Cependant, malgré cette clarté des dispositions constitutionnelles, bien qu’empreinte de dialectique, le grand problème, ce qui nourrit cette crise institutionnelle, c’est que Kaïs Saied ne veut pas présider seulement.
Il veut gouverner aussi.
Outre, le choix discrétionnaire donné par ladite constitution au Président, de nommer le ministre de la défense et celui des affaires étrangères, il entend, également, peser sur la nomination de celui de l’Intérieur et de la Justice. Et ce faisant, sur quelques autres postes ministériels non régaliens en sus.
Kaïs Saied, s’estime donc en droit de pouvoir choisir un chef du gouvernement à sa main, de préférence non-élu (et s’il le faut contre-élu) comme Essebsi avec Habib Essid et Youssef Chahed.
Ce qui, du reste, il a obtenu, en janvier-février 2020, sans grande difficulté et sans coup férir, avec le prédécesseur de Hichem Mechichi, tout surpris d’avoir été choisi en tant que chef du gouvernement, malgré sa double déroute électorale (présidentielle & législatives) profitant de l’inertie des partis encore sonnés et désorientés par l’épisode Jomli.
Aussi, la grille de lecture « présidentialiste » qu’il a de la constitution, fait donc croire à Kaïs Saied, que le gouvernement tire sa légitimité et son autorité du chef de l’Etat dont le pouvoir s’appuie à la fois sur l’investiture populaire (presque plébiscitaire) et sur un large soutien parlementaire.
Sauf que, contrairement à Béji Caïd Essebsi (lui aussi confortablement élu) il n’a pas de parti-relais à l’ARP pour asseoir sa domination et c’est ce qui constitue l’énorme différence avec son prédécesseur : le Tayyar et Echaab qui constituent ses prétendus appuis, n’étant que des faire–valoir, doublés de velléitaires, plus prompts à jouer la rue contre les urnes, dès lors, qu’ils ne sont pas ou plus au pouvoir.
C’est ainsi qu’en l’état des résultats des législatives d’octobre 2019, il n’y a pas eu de « fait majoritaire », c'est-à-dire, l’existence d’un lien fort (ou même à contrario ténu) entre le Président et des forces parlementaires significatives qui le soutiennent.
En s’accrochant à l’idée, certes défendable, que sans la confiance du Président, le chef du gouvernement ne saurait se maintenir même avec l’appui ouvert de l’ARP, Kaïs Saied entend perpétuer cette dangereuse vision « caporaliste ».
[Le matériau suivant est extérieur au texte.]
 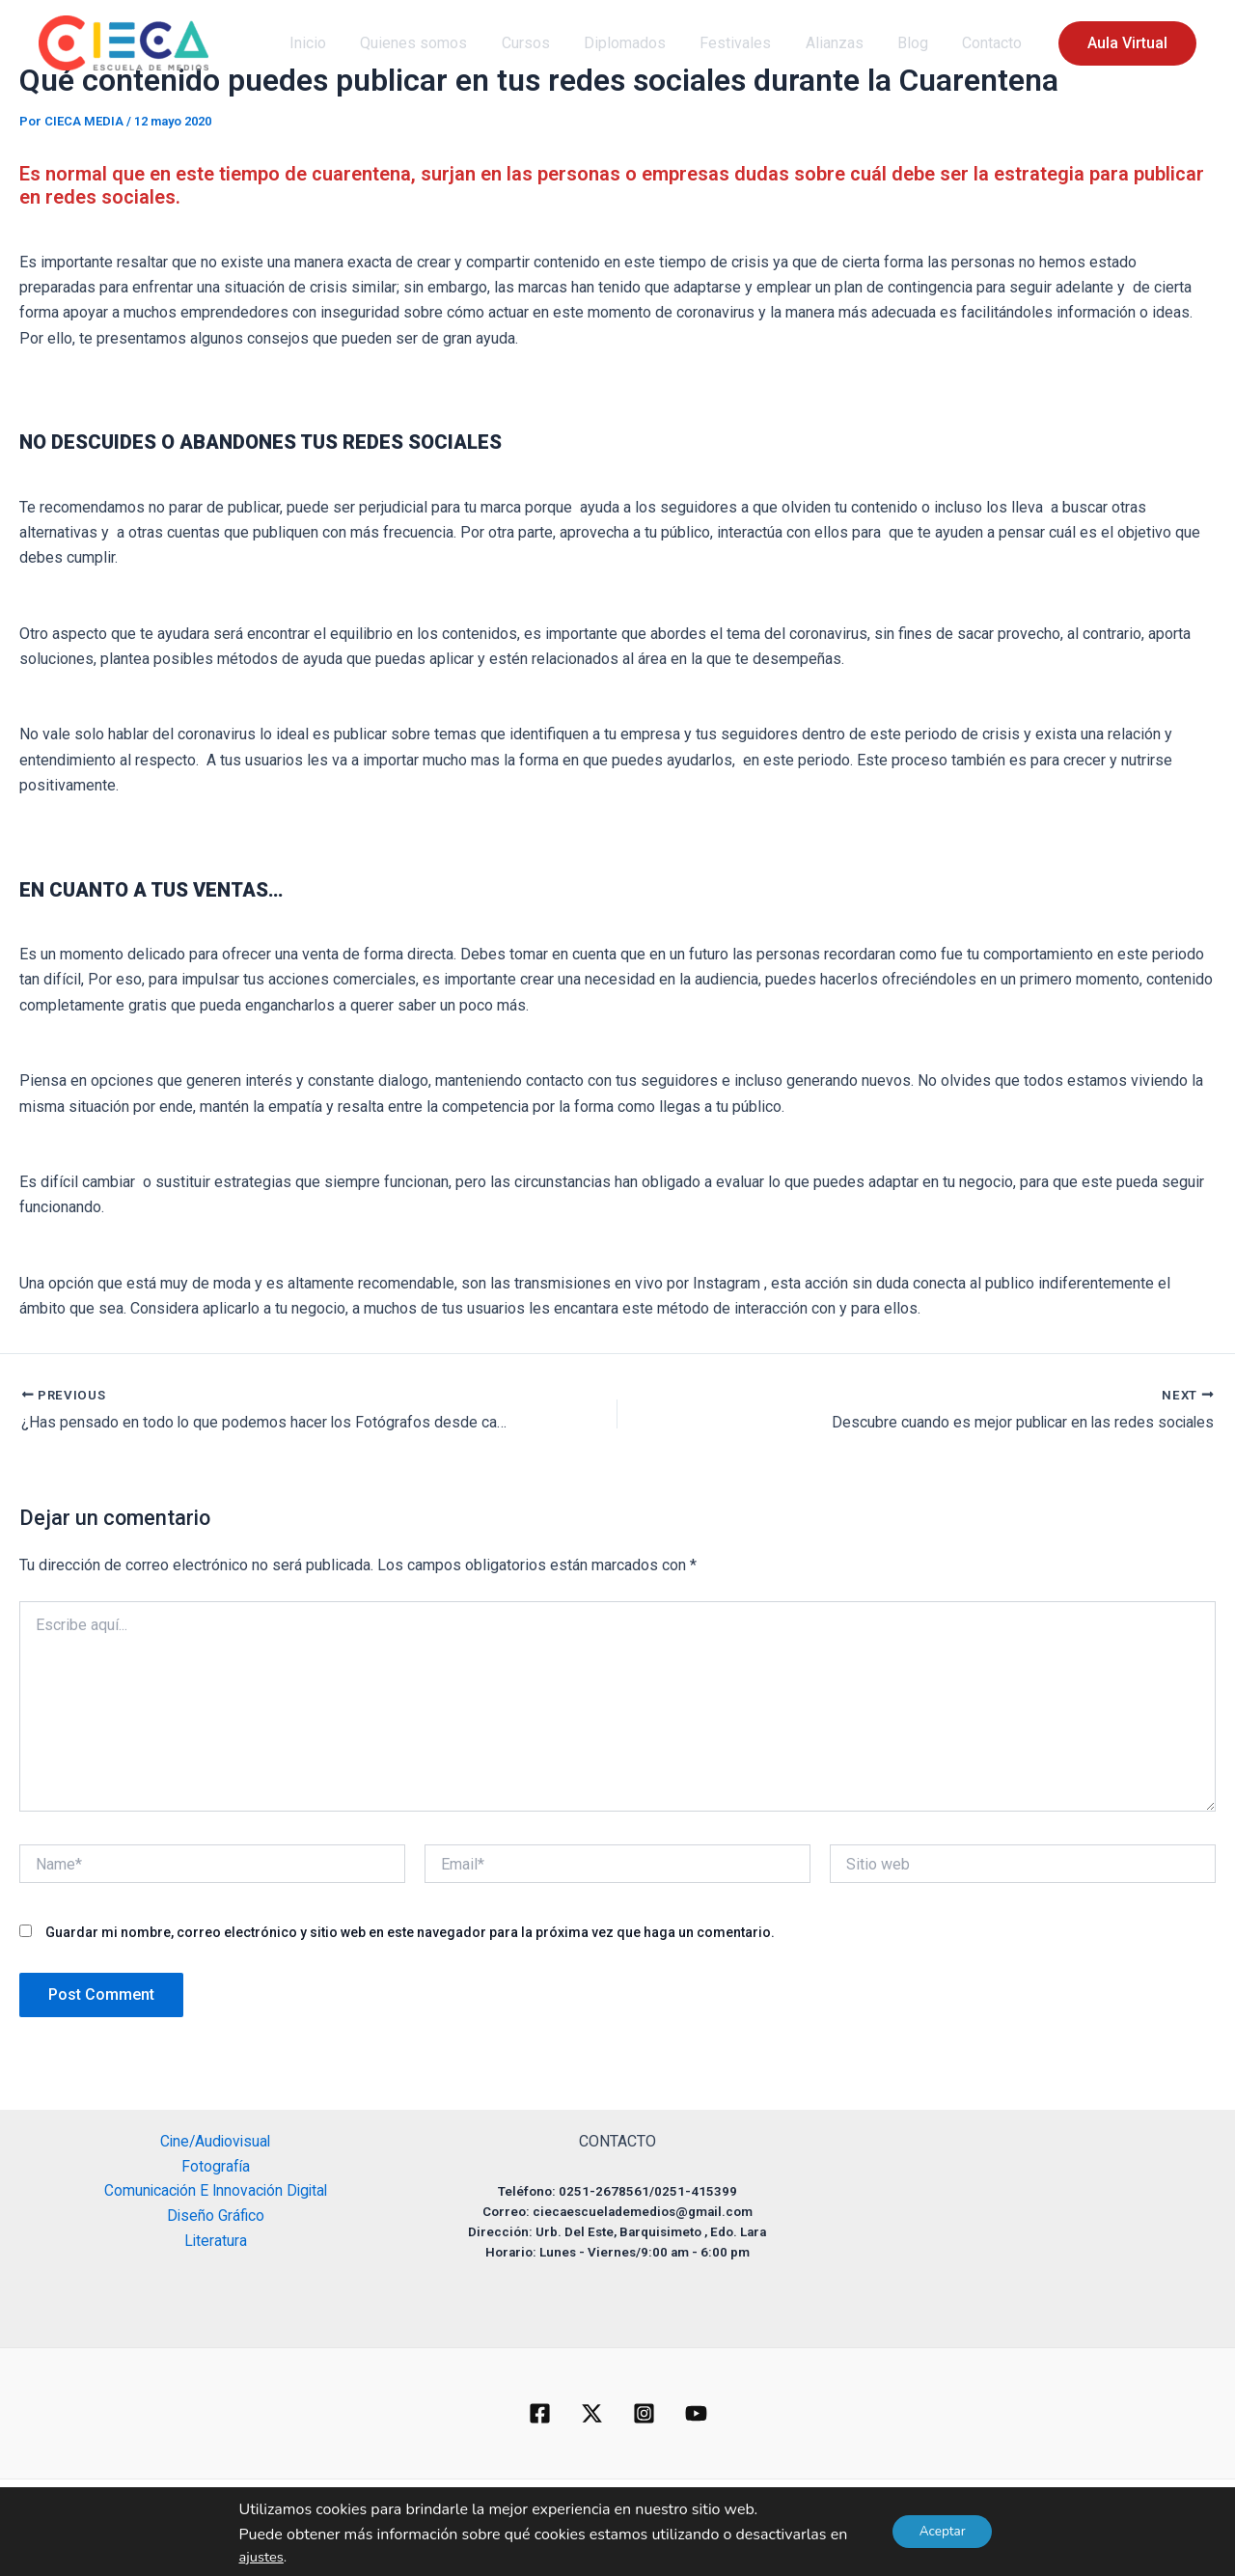 What do you see at coordinates (592, 2413) in the screenshot?
I see `[Twitter]` at bounding box center [592, 2413].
De surcroît, il s’interdit de percevoir que tout chef du gouvernement, une fois désigné, (à fortiori s’agissant d’un non-élu) sera tenté d’utiliser le pouvoir parlementaire contre l’autorité du chef de l’Etat. Episode déjà vécu avec Chahed contre Essebsi.
Le comble pour un professeur de droit constitutionnel, devenu président de la république, qui a dû longtemps enseigner à ses étudiants cette maxime de Montesquieu, tirée de « De l’Esprit des Lois » : «il faut que par la disposition des choses, le pouvoir arrête le pouvoir» et qui refuse d’admettre, que s’il a constitutionnellement tort, c’est parce qu’il est, avant tout, politiquement minoritaire à l’ARP.
Entre temps, le pays s’enfonce dans un désordre paralysant et une confusion des pouvoirs plongeant la population dans le désarroi.